<<<<

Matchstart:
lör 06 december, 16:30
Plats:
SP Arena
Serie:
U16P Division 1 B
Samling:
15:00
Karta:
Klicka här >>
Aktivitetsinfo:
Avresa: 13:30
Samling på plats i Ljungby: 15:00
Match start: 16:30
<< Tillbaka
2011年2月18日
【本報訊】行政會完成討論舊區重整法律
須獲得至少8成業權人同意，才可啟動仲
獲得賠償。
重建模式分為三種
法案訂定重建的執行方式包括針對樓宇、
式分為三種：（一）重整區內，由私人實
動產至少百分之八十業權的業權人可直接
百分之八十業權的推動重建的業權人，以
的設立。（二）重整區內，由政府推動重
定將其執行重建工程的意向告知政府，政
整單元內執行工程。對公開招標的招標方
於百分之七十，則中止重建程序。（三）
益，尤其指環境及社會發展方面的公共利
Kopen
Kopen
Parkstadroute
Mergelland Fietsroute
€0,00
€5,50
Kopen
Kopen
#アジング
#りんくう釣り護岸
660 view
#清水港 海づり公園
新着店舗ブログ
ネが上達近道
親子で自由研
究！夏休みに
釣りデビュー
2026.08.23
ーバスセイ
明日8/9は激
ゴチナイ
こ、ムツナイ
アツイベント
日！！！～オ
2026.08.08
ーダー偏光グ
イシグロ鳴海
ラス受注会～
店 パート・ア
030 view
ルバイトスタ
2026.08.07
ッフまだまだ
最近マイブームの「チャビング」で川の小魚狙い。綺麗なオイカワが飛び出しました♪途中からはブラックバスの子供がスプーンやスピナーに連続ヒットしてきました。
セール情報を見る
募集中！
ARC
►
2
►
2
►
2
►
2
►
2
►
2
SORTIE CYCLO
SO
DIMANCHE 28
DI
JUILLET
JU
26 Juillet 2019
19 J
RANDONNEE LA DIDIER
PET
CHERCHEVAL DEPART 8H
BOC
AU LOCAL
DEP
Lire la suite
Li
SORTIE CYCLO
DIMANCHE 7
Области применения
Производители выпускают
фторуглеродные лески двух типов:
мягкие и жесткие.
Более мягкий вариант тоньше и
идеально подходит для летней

>>>>

• [What you have to do]: Each line of the listing should be reproduced without any alteration.

• [Answer space]:
Matchstart:
lör 06 december, 16:30
Plats:
SP Arena
Serie:
U16P Division 1 B
Samling:
15:00
Karta:
Klicka här >>
Aktivitetsinfo:
Avresa: 13:30
Samling på plats i Ljungby: 15:00
Match start: 16:30
<< Tillbaka
2011年2月18日
【本報訊】行政會完成討論舊區重整法律
須獲得至少8成業權人同意，才可啟動仲
獲得賠償。
重建模式分為三種
法案訂定重建的執行方式包括針對樓宇、
式分為三種：（一）重整區內，由私人實
動產至少百分之八十業權的業權人可直接
百分之八十業權的推動重建的業權人，以
的設立。（二）重整區內，由政府推動重
定將其執行重建工程的意向告知政府，政
整單元內執行工程。對公開招標的招標方
於百分之七十，則中止重建程序。（三）
益，尤其指環境及社會發展方面的公共利
Kopen
Kopen
Parkstadroute
Mergelland Fietsroute
€0,00
€5,50
Kopen
Kopen
#アジング
#りんくう釣り護岸
660 view
#清水港 海づり公園
新着店舗ブログ
ネが上達近道
親子で自由研
究！夏休みに
釣りデビュー
2026.08.23
ーバスセイ
明日8/9は激
ゴチナイ
こ、ムツナイ
アツイベント
日！！！～オ
2026.08.08
ーダー偏光グ
イシグロ鳴海
ラス受注会～
店 パート・ア
030 view
ルバイトスタ
2026.08.07
ッフまだまだ
最近マイブームの「チャビング」で川の小魚狙い。綺麗なオイカワが飛び出しました♪途中からはブラックバスの子供がスプーンやスピナーに連続ヒットしてきました。
セール情報を見る
募集中！
ARC
►
2
►
2
►
2
►
2
►
2
►
2
SORTIE CYCLO
SO
DIMANCHE 28
DI
JUILLET
JU
26 Juillet 2019
19 J
RANDONNEE LA DIDIER
PET
CHERCHEVAL DEPART 8H
BOC
AU LOCAL
DEP
Lire la suite
Li
SORTIE CYCLO
DIMANCHE 7
Области применения
Производители выпускают
фторуглеродные лески двух типов:
мягкие и жесткие.
Более мягкий вариант тоньше и
идеально подходит для летней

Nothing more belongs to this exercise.